In an age where fillers populate mainstream metal albums that are structured like pop releases around a couple of singles, there are no weak moments amongst the 10 songs, with tracks as deep as #8, the Clairvoyant-esque ‘Coming Home’, a highlight with its melodic headbanging guitar refrains inducing the involuntary Claw as it builds to crescendo. Then track 9, ‘Planets’, wades in, dark and crushing.
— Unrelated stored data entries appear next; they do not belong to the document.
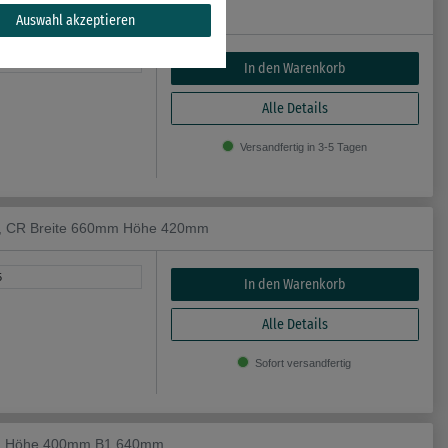
Materialstärke 2mm Höhe 360mm
Auswahl akzeptieren
9
In den Warenkorb
Alle Details
Versandfertig in 3-5 Tagen
N, CR Breite 660mm Höhe 420mm
5
In den Warenkorb
Alle Details
Sofort versandfertig
0mm Höhe 400mm B1 640mm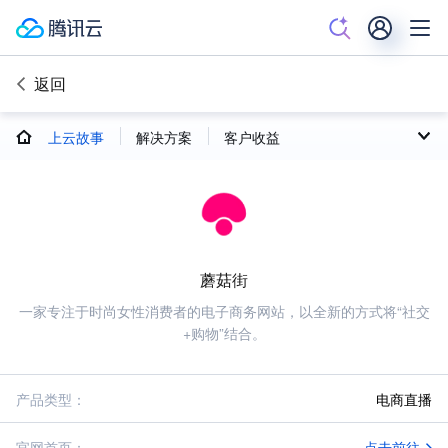
返回
上云故事
解决方案
客户收益
蘑菇街
一家专注于时尚女性消费者的电子商务网站，以全新的方式将“社交
+购物”结合。
产品类型
：
电商直播
官网首页：
点击前往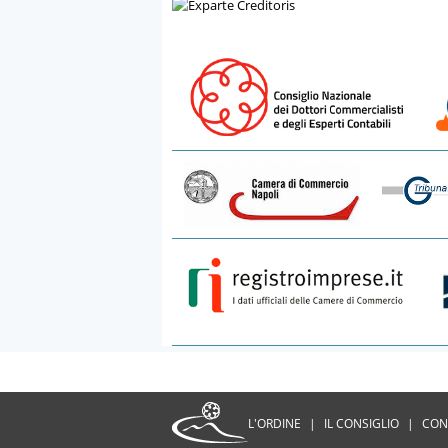
L'ORDINE
|
IL CONSIGLIO
|
CON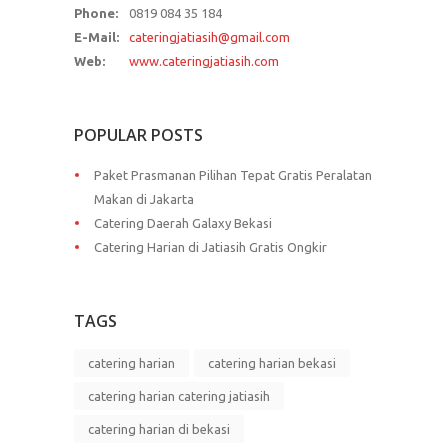
Phone:
0819 084 35 184
E-Mail:
cateringjatiasih@gmail.com
Web:
www.cateringjatiasih.com
POPULAR POSTS
Paket Prasmanan Pilihan Tepat Gratis Peralatan
Makan di Jakarta
Catering Daerah Galaxy Bekasi
Catering Harian di Jatiasih Gratis Ongkir
TAGS
catering harian
catering harian bekasi
catering harian catering jatiasih
catering harian di bekasi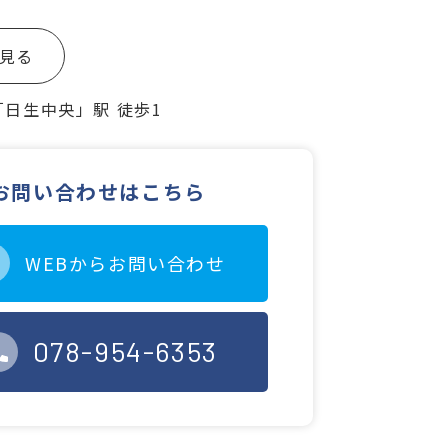
を見る
日生中央」駅 徒歩1
お問い合わせはこちら
WEBからお問い合わせ
078-954-6353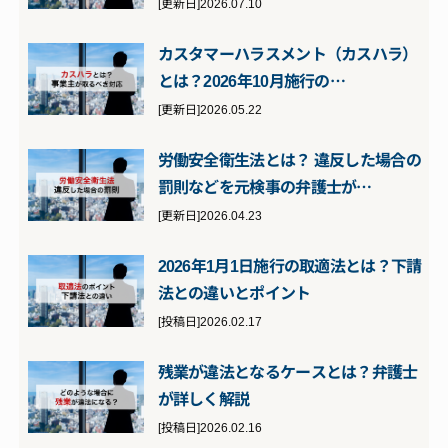
[更新日]2026.07.10
カスタマーハラスメント（カスハラ）
とは？2026年10月施行の…
[更新日]2026.05.22
労働安全衛生法とは？ 違反した場合の
罰則などを元検事の弁護士が…
[更新日]2026.04.23
2026年1月1日施行の取適法とは？下請
法との違いとポイント
[投稿日]2026.02.17
残業が違法となるケースとは？弁護士
が詳しく解説
[投稿日]2026.02.16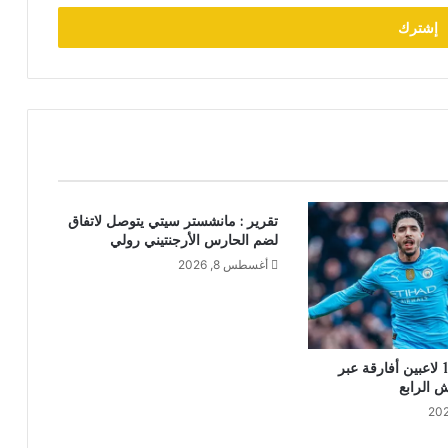
تقرير : مانشستر سيتي يتوصل لاتفاق
لضم الحارس الأرجنتيني رولي
أغسطس 8, 2026
ترتيب أغلى 10 لاعبين أفارقة عبر
ش الرابع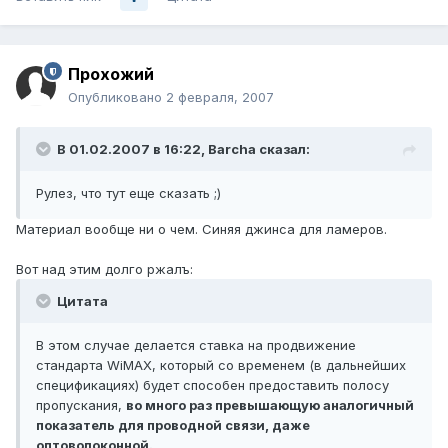
Прохожий
Опубликовано
2 февраля, 2007
В 01.02.2007 в 16:22, Barcha сказал:
Рулез, что тут еще сказать ;)
Материал вообще ни о чем. Синяя джинса для ламеров.
Вот над этим долго ржалъ:
Цитата
В этом случае делается ставка на продвижение
стандарта WiMAX, который со временем (в дальнейших
спецификациях) будет способен предоставить полосу
пропускания,
во много раз превышающую аналогичный
показатель для проводной связи, даже
оптоволоконной.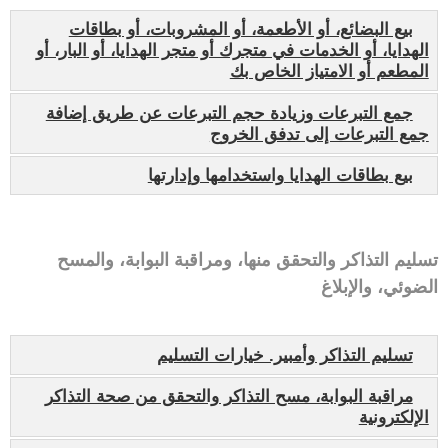
بيع البضائع، أو الأطعمة، أو المشروبات، أو بطاقات
الهدايا، أو الخدمات في متجرك أو متجر الهدايا، أو البار، أو
المطعم أو الامتياز الخاص بك
جمع التبرعات وزيادة حجم التبرعات عن طريق إضافة
جمع التبرعات إلى تدفق الخروج
بيع بطاقات الهدايا واستخدامها وإدارتها
تسليم التذاكر والتحقق منها، ومراقبة البوابة، والمسح
الضوئي، والإبلاغ
تسليم التذاكر وأمبير. خيارات التسليم
مراقبة البوابة، مسح التذاكر والتحقق من صحة التذاكر
الإلكترونية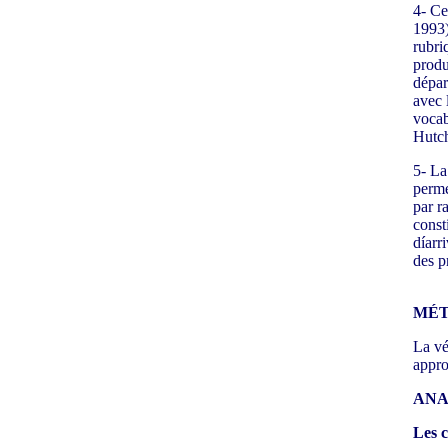
4- Ce
1993)
rubri
produ
départ
avec 
vocab
Hutch
5- La
perme
par r
const
díarr
des p
MÉT
La vé
appro
ANA
Les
Hail To The King is littered with anthems at every turn, from the fist-pumping, stadium-filling title-track, the GNR sleaze of ‘Doing Time’, the black crunching slabs of the sinister ‘Requiem’, the riff every new bedroom guitarist will learn first, ‘Shepherd of Fire’ and the saccharine tones of the piano and strings led radio-hit-in-waiting ‘Crimson Day’.
Synyster Gates and Zacky Vengeance pull off that oh-so-elusive feat of meting out leads and solos that are both memorable and enhance the song, in a way Mustaine and Friedman did in their prime, while M Shadows convinces, dominating the album like Axl Rose or Sebastian Bach used to, putting in the strongest, most genuine performance of his career.
There are more than clear nods to Metallica (‘This Means War’ is a re-write of Sad But True), Guns N’Roses (‘Doing Time’), Countdown To Extinction-era Megadeth (‘Heretic’) and Iron Maiden – there are full on headbangs in their directions – but through it all, this is undeniably an A7X album.
Until now, I’ve never been much of an A7X fan, but credit is more than due, it’s been earned. They set out to write a classic metal record and they’ve not only succeeded in doing that, they’ve written the classic metal album of their generation. Underground and extreme this isn’t. Big, mainstream and filled with metal anthems for a new breed of the wretched and divine, this most certainly is.